Some labs are conservative because they are worried that they will not be able to reproduce the same analysis. For example, imagine that a lab had been collecting samples and executing the current code as they came in. Now imagine, two years later, someone starts drawing some conclussions based on an aggregation of the results over a petabyte of that data. On one hand, you could just say- nope, we cant reproduce the same analysis, but we can use all of our computational power for a month and reanalyze all of the data using the current packages/code. On the other hand, a more conservative idea might be to try to record the entire state of the environment when particular samples are recorded, so that in theory you could replay all that analysis- fire up the vm from 2 years ago, install the same version of all the packages, install the code with the same tags, and analysis that data set, then do the same thing for every other data set. Smaller labs I think are just hoping that no one tries to replicate their studies or asks them if they can reproduce their results.

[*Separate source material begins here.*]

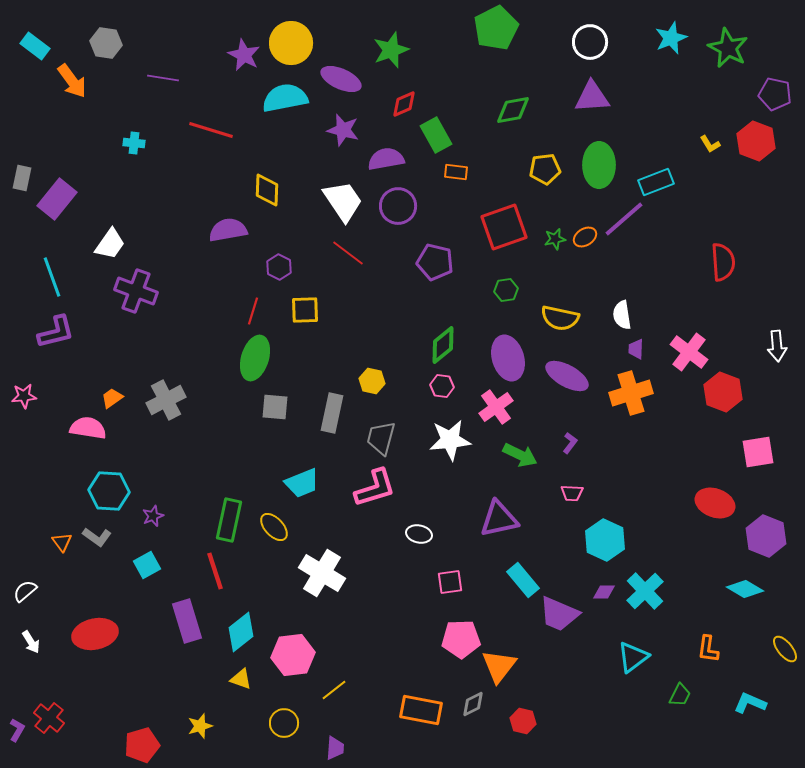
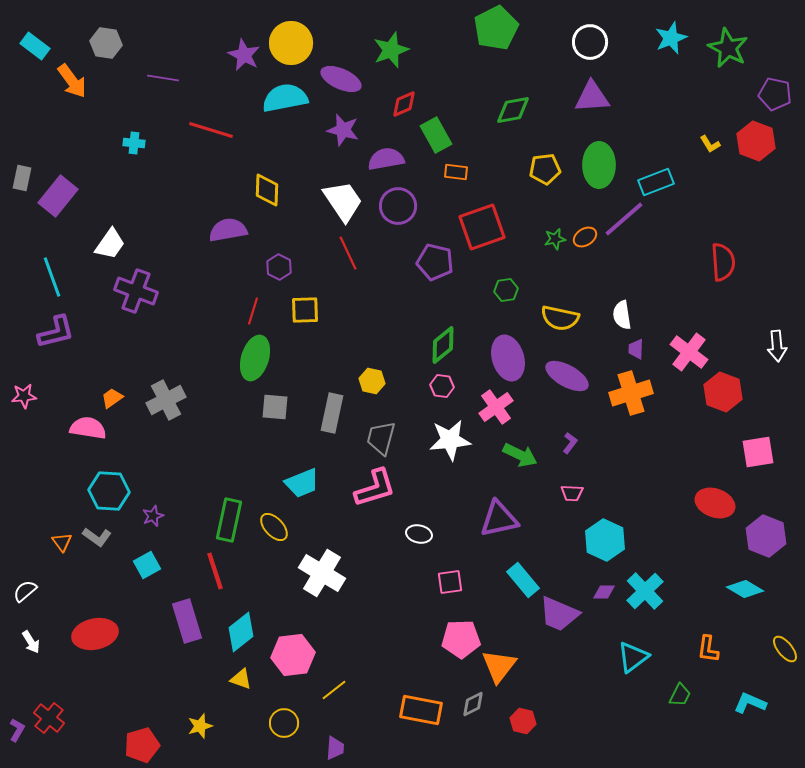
purple rectangle at (57, 199): moved 1 px right, 3 px up
red square at (504, 227): moved 22 px left
red line at (348, 253): rotated 28 degrees clockwise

I dont think the problem is people (researchers, developers) but of the infrastructure for research. Researchers are constantly thinking about getting new grants and renewing old ones the way politicians are constantly worried about their corporate sponsors and getting reelected. The result is that we only get a little science and we only get a little good governance. The internal organizations that form as a result of this environment are artificial. In the lean times researchers make short term decisions aimed at generating marketing and taking mindshare. In the fat times researchers ensure that all computational and lab space are used and come up with new reasons for growth. A friend working in a large research institution once suggested a refactoring that would greatly improve efficiency of an application. Instead, she was handed back down a recommendation that would make the application less efficient with the same functionality. The reason was that the computational usage was about to be audited and the rule was that there would be no improvements in efficiency until after it was complete. The system is an old house with hundred year old plumbing. The people you pour through the system are going to flow through the pipes abiding by the laws of physics. Blaming them for a leak is about as useful as blaming water: while you may win the moral argument, you will not solve the problem. The best you can do is replace them with new people who will react largely in the same manner.